- [RECORDS FOR THE TASK]:
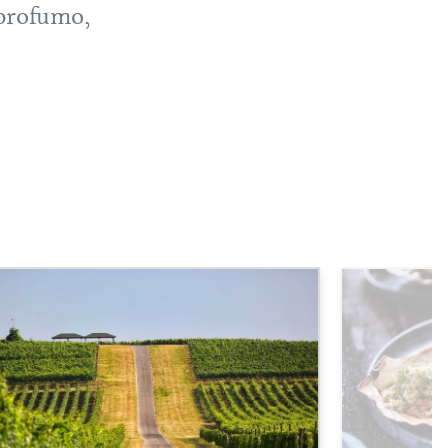
 profumo,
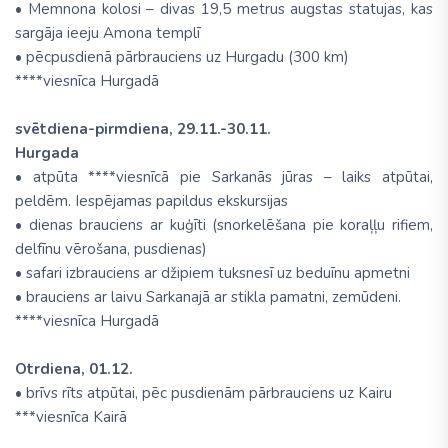
• Memnona kolosi – divas 19,5 metrus augstas statujas, kas
sargāja ieeju Amona templī
• pēcpusdienā pārbrauciens uz Hurgadu (300 km)
****viesnīca Hurgadā
svētdiena-pirmdiena, 29.11.-30.11.
Hurgada
• atpūta ****viesnīcā pie Sarkanās jūras – laiks atpūtai,
peldēm. Iespējamas papildus ekskursijas
• dienas brauciens ar kuģīti (snorkelēšana pie koraļļu rifiem,
delfīnu vērošana, pusdienas)
• safari izbrauciens ar džipiem tuksnesī uz beduīnu apmetni
• brauciens ar laivu Sarkanajā ar stikla pamatni, zemūdeni.
****viesnīca Hurgadā
Otrdiena, 01.12.
• brīvs rīts atpūtai, pēc pusdienām pārbrauciens uz Kairu
***viesnīca Kairā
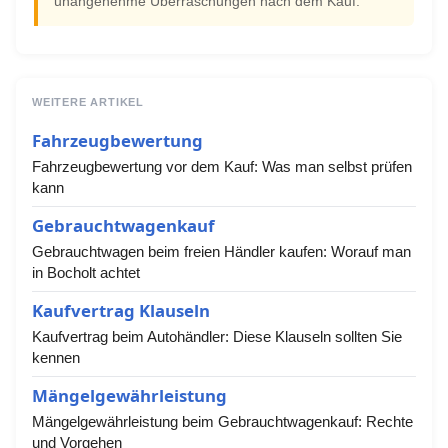
unangenehme Überraschungen nach dem Kauf.
WEITERE ARTIKEL
Fahrzeugbewertung
Fahrzeugbewertung vor dem Kauf: Was man selbst prüfen
kann
Gebrauchtwagenkauf
Gebrauchtwagen beim freien Händler kaufen: Worauf man
in Bocholt achtet
Kaufvertrag Klauseln
Kaufvertrag beim Autohändler: Diese Klauseln sollten Sie
kennen
Mängelgewährleistung
Mängelgewährleistung beim Gebrauchtwagenkauf: Rechte
und Vorgehen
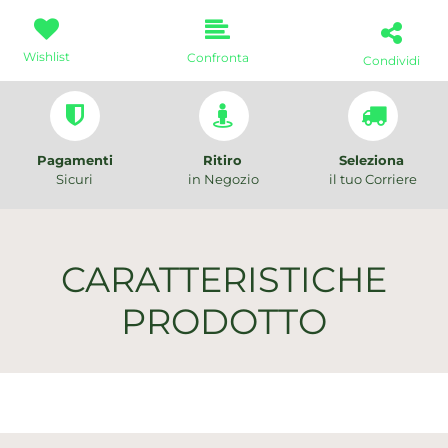
Wishlist
Confronta
Condividi
Pagamenti
Ritiro
Seleziona
Sicuri
in Negozio
il tuo Corriere
CARATTERISTICHE
PRODOTTO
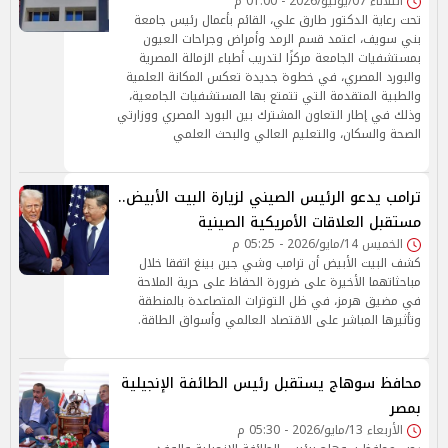
الثلاثاء 07/يوليو/2026 - 01:00 م
تحت رعاية الدكتور طارق علي، القائم بأعمال رئيس جامعة
بني سويف، اعتمد قسم الرمد وأمراض وجراحات العيون
بمستشفيات الجامعة مركزًا لتدريب أطباء الزمالة المصرية
والبورد المصري، في خطوة جديدة تعكس المكانة العلمية
والطبية المتقدمة التي تتمتع بها المستشفيات الجامعية،
وذلك في إطار التعاون المشترك بين البورد المصري ووزارتي
الصحة والسكان، والتعليم العالي والبحث العلمي
ترامب يدعو الرئيس الصيني لزيارة البيت الأبيض..
مستقبل العلاقات الأمريكية الصينية
الخميس 14/مايو/2026 - 05:25 م
كشف البيت الأبيض أن ترامب وشي جين بينغ اتفقا خلال
مباحثاتهما الأخيرة على ضرورة الحفاظ على حرية الملاحة
في مضيق هرمز، في ظل التوترات المتصاعدة بالمنطقة
وتأثيرها المباشر على الاقتصاد العالمي وأسواق الطاقة.
محافظ سوهاج يستقبل رئيس الطائفة الإنجيلية
بمصر
الأربعاء 13/مايو/2026 - 05:30 م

- [ASSIGNMENT]:
Your task is to repeat the data above exactly while excluding the pictures.

- [TASK ANSWER]:
 profumo,
• Memnona kolosi – divas 19,5 metrus augstas statujas, kas
sargāja ieeju Amona templī
• pēcpusdienā pārbrauciens uz Hurgadu (300 km)
****viesnīca Hurgadā
svētdiena-pirmdiena, 29.11.-30.11.
Hurgada
• atpūta ****viesnīcā pie Sarkanās jūras – laiks atpūtai,
peldēm. Iespējamas papildus ekskursijas
• dienas brauciens ar kuģīti (snorkelēšana pie koraļļu rifiem,
delfīnu vērošana, pusdienas)
• safari izbrauciens ar džipiem tuksnesī uz beduīnu apmetni
• brauciens ar laivu Sarkanajā ar stikla pamatni, zemūdeni.
****viesnīca Hurgadā
Otrdiena, 01.12.
• brīvs rīts atpūtai, pēc pusdienām pārbrauciens uz Kairu
***viesnīca Kairā
unangenehme Überraschungen nach dem Kauf.
WEITERE ARTIKEL
Fahrzeugbewertung
Fahrzeugbewertung vor dem Kauf: Was man selbst prüfen
kann
Gebrauchtwagenkauf
Gebrauchtwagen beim freien Händler kaufen: Worauf man
in Bocholt achtet
Kaufvertrag Klauseln
Kaufvertrag beim Autohändler: Diese Klauseln sollten Sie
kennen
Mängelgewährleistung
Mängelgewährleistung beim Gebrauchtwagenkauf: Rechte
und Vorgehen
Wishlist
Confronta
Condividi
Pagamenti
Ritiro
Seleziona
Sicuri
in Negozio
il tuo Corriere
CARATTERISTICHE
PRODOTTO
الثلاثاء 07/يوليو/2026 - 01:00 م
تحت رعاية الدكتور طارق علي، القائم بأعمال رئيس جامعة
بني سويف، اعتمد قسم الرمد وأمراض وجراحات العيون
بمستشفيات الجامعة مركزًا لتدريب أطباء الزمالة المصرية
والبورد المصري، في خطوة جديدة تعكس المكانة العلمية
والطبية المتقدمة التي تتمتع بها المستشفيات الجامعية،
وذلك في إطار التعاون المشترك بين البورد المصري ووزارتي
الصحة والسكان، والتعليم العالي والبحث العلمي
ترامب يدعو الرئيس الصيني لزيارة البيت الأبيض..
مستقبل العلاقات الأمريكية الصينية
الخميس 14/مايو/2026 - 05:25 م
كشف البيت الأبيض أن ترامب وشي جين بينغ اتفقا خلال
مباحثاتهما الأخيرة على ضرورة الحفاظ على حرية الملاحة
في مضيق هرمز، في ظل التوترات المتصاعدة بالمنطقة
وتأثيرها المباشر على الاقتصاد العالمي وأسواق الطاقة.
محافظ سوهاج يستقبل رئيس الطائفة الإنجيلية
بمصر
الأربعاء 13/مايو/2026 - 05:30 م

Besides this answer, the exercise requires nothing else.